The Role of the GH Receptor Polymorphisms as a Prognostic Factor of Vertebral Fractures in Acromegalic Patients Resistant to First-generation SSAs and Treated with Pegvisomant or Pasireotide LAR.

Abstract

Background: Acromegaly is associated with skeletal fragility and increased prevalence of vertebral fractures (VF). Two isoforms of GH receptor (GHR) have been described, which differ in the presence or absence of a transcript of exon 3 of the GHR gene. Both isoforms produce a functional receptor, but the exon 3-deleted isoforms (d3-GHR) have greater sensitivity to endogenous and recombinant GH than the full-length isoform (fl-GHR).

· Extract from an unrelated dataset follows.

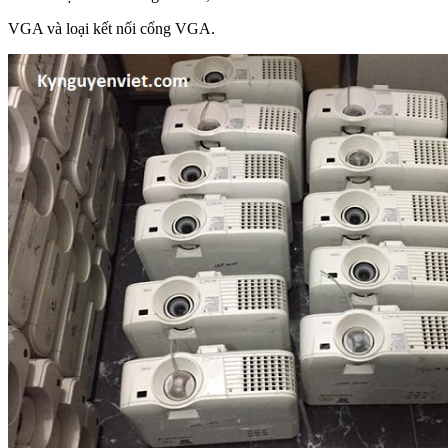
VGA và loại kết nối cổng VGA.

Objective: We conducted a longitudinal, retrospective, observational, single-center study to investigate the role of GHR polymorphism as a prognostic factor of incidental VF (I-VF) in firstgeneration somatostatin analogs (fg-SSAs)-resistant acromegalic patients and treated with Pegvisomant or Pasireotide LAR.

Methods: Seventy-two patients with active acromegaly were included: 28 patients carried the d3-GHR isoform, and 44 patients carried the fl-GHR isoform. Forty-six patients were treated with Pegvisomant in combination with fg-SSAs, and 26 were treated with Pasireotide LAR. At the last follow-up, 58 patients achieved biochemical control of acromegaly. Eighteen patients carried prevalent VF (P-VFs), while 14 patients experienced the occurrence of I-VFs.

Results: From the group treated with Pegvisomant in combination with fg-SSAs, 32 patients carried the fl-GHR isoform, and 14 carried the d3-GHR isoform. From the group treated with Pasireotide LAR, 12 patients had the fl-GHR isoform, and 14 patients carried the d3-GHR isoform. I-VF occurred more frequently in patients with the fl-GHR isoform compared to d3-GHR (p =0.04); otherwise, I-VF occurred more frequently in patients with the d3-GHR isoform than fl-GHR (p =0.01).

Conclusion: The GHR polymorphisms could improve the therapeutic approach in acromegaly, tailored to the individual patient, in the context of personalized medicine.